| Task |
Using the entries below, output exactly the line containing "引出线路、工矿企业内部供电及过江海水下输电。能安全、长期" and all lines that follow it to the end.

[[ Supplied records, beginning ]]

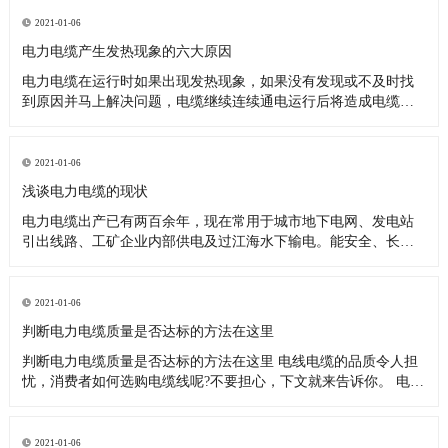
在电缆通电运行时，两根电力电缆各类参数基本接近，载流量分
配基本均匀，不会出现单根电缆负荷过重，提前出现大面积发热
2021-01-06
烧毁现象。 2
电力电缆产生发热现象的六大原因
电力电缆在运行时如果出现发热现象，如果没有发现或不及时找
到原因并马上解决问题，电缆继续连续通电运行后将造成电缆发
生相间短路跳闸现象，严重的可能引起火灾。下面我们来阐述一
下电力电缆产生发热现象的六大原因 1、电力电缆的接头制造技术
不好，压接不紧密，造成接头处接触电阻过大，也会造成电缆产
2021-01-06
生发热现象。
浅谈电力电缆的现状
电力电缆出产已有两百余年，现在常用于城市地下电网、发电站
引出线路、工矿企业内部供电及过江海水下输电。能安全、长期
可靠传输大容量电能的绝缘电缆都能称为“电力电缆”。 电力电缆
的使用随电的产生就出现了。1879年，美国发明家爱迪生在铜棒
上包绕黄麻并将其穿入铁管内，然后填充沥青混合物制成电缆，
2021-01-06
并将此电缆
判断电力电缆质量是否达标的方法在这里
判断电力电缆质量是否达标的方法在这里 电线电缆的品质令人担
忧，消费者如何选购电缆线呢?不要担心，下文就来告诉你。 电力
电缆的铜导线应当采用高纯无氧铜，这种的原材料拉出去的丝均
匀且有光泽感。一些制造业企业为获得巨额盈利采用青铜，或以
次充好降低铜线总面积，造成电缆线的电导体电阻严重超标准，
2021-01-06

[[ Supplied records, end ]]

| Exercise response |
引出线路、工矿企业内部供电及过江海水下输电。能安全、长期
可靠传输大容量电能的绝缘电缆都能称为“电力电缆”。 电力电缆
的使用随电的产生就出现了。1879年，美国发明家爱迪生在铜棒
上包绕黄麻并将其穿入铁管内，然后填充沥青混合物制成电缆，
2021-01-06
并将此电缆
判断电力电缆质量是否达标的方法在这里
判断电力电缆质量是否达标的方法在这里 电线电缆的品质令人担
忧，消费者如何选购电缆线呢?不要担心，下文就来告诉你。 电力
电缆的铜导线应当采用高纯无氧铜，这种的原材料拉出去的丝均
匀且有光泽感。一些制造业企业为获得巨额盈利采用青铜，或以
次充好降低铜线总面积，造成电缆线的电导体电阻严重超标准，
2021-01-06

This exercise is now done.